Once the legal claim is found to be abusive, the court may dismiss the claim or other abusive procedural act, delete or require modification of a finding, refuse or terminate an examination, or quash a subpoena. In addition, the court may, if it considers it appropriate, make the continuation of the legal action or the procedural act subject to certain conditions.

The party who is the victim of this abuse of process may also apply to the Superior Court of Quebec or the Court of Quebec for an order restricting access to a litigant who is begging to the courts, pursuant to article 55 of the Code of Civil Procedure of Quebec. The application will be presented and contested orally; the judge will rule on the basis of the procedural documents and the documents in the file.

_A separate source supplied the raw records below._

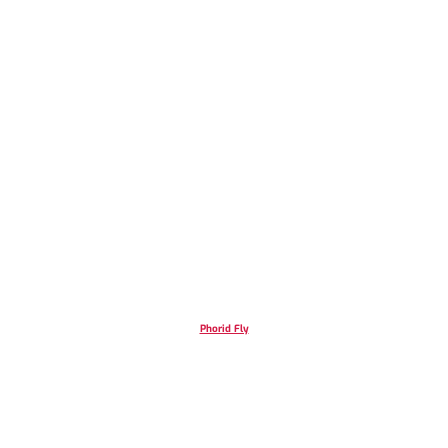
Phorid Fly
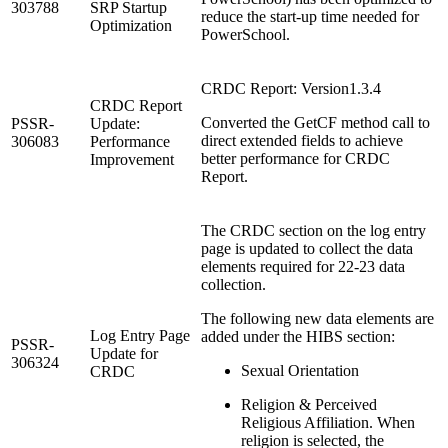
303788
SRP Startup
reduce the start-up time needed for
Optimization
PowerSchool.
CRDC Report: Version1.3.4
CRDC Report
Converted the GetCF method call to
PSSR-
Update:
direct extended fields to achieve
306083
Performance
better performance for CRDC
Improvement
Report.
The CRDC section on the log entry
page is updated to collect the data
elements required for 22-23 data
collection.
The following new data elements are
Log Entry Page
added under the HIBS section:
PSSR-
Update for
306324
Sexual Orientation
CRDC
Religion & Perceived
Religious Affiliation. When
religion is selected, the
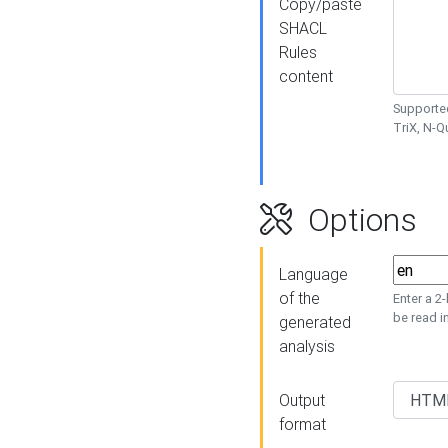
Copy/paste
SHACL
Rules
content
Supported
TriX, N-
Options
Language
of the
Enter a 2
be read i
generated
analysis
Output
format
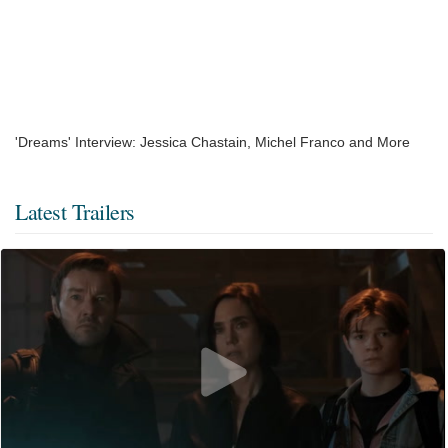
'Dreams' Interview: Jessica Chastain, Michel Franco and More
Latest Trailers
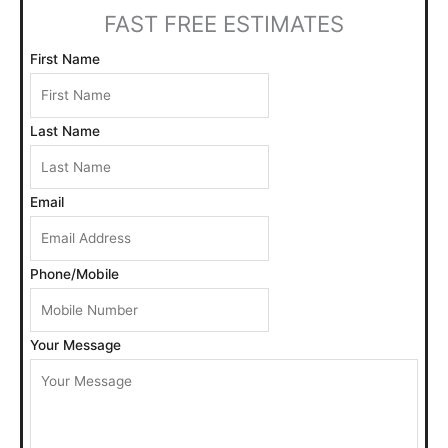
h
FAST FREE ESTIMATES
f
o
First Name
r
:
Last Name
Email
Phone/Mobile
Your Message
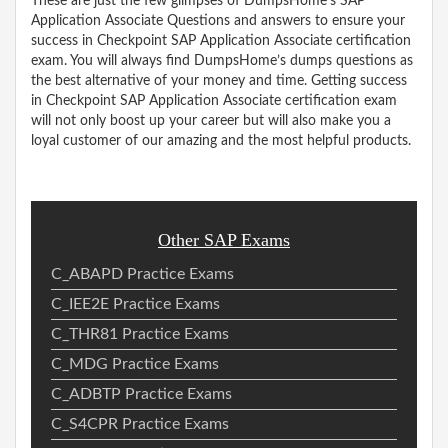
These are just the few glimpses of DumpsHome’s SAP
Application Associate Questions and answers to ensure your
success in Checkpoint SAP Application Associate certification
exam. You will always find DumpsHome’s dumps questions as
the best alternative of your money and time. Getting success
in Checkpoint SAP Application Associate certification exam
will not only boost up your career but will also make you a
loyal customer of our amazing and the most helpful products.
Other SAP Exams
C_ABAPD Practice Exams
C_IEE2E Practice Exams
C_THR81 Practice Exams
C_MDG Practice Exams
C_ADBTP Practice Exams
C_S4CPR Practice Exams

Thus, if a person engages in conduct that is to say, if he exercises his right to sue excessively or unreasonably, the court may, of his own motion or on application, prohibit him from bringing an action in court or from producing or presenting a procedural document in a proceeding already instituted, without the prior authorization of the Chief Justice or a judge designated by him and on such conditions as the Chief Justice may determine. The order may be of general application or restricted to certain bodies, tribunals or bodies subject to the superior Court's power of judicial review, apply in one or more districts or apply to one or more persons. It may also be limited in time. In exceptional circumstances, it may even prohibit or limit access to a courthouse.

The court may also order the party concerned to pay, in addition to legal costs, damages for any injury suffered by another party, including to cover the professional fees and disbursements incurred by that other party, or award punitive damages if warranted by the circumstances. In this regard, it should be noted that the directors of a legal person are not immune from a declaration of querulence and may be personally ordered to pay damages.

WHAT YOU SHOULD KNOW ! If a party summarily establishes that a judicial application or pleading may constitute an abuse of procedure, the onus is on the initiator of the application or pleading to show that it is not excessive or unreasonable and is justified in law.

https://www.condolegal.com/images/Boutons_encadres/A_retenir.pngWHAT TO KEEP IN MIND : The right to sue is fundamental and the courts take great care before declaring a person to be quarrelsome. When the judge concludes in this sense, the purpose of the order will be to minimize the damage caused by the unreasonableness of the quarrelsome litigant on the legal system. The Ministère de la Justice du Québec keeps a public register of persons subject to an application for authorization.

WARNING !When a party initiates legal proceedings, it must ensure that it is in possession of a minimum of evidence that qualifies a minimum of rights. One cannot use the procedure in the hope of finding non-existent evidence. Nor can we claim vastly exaggerated amounts.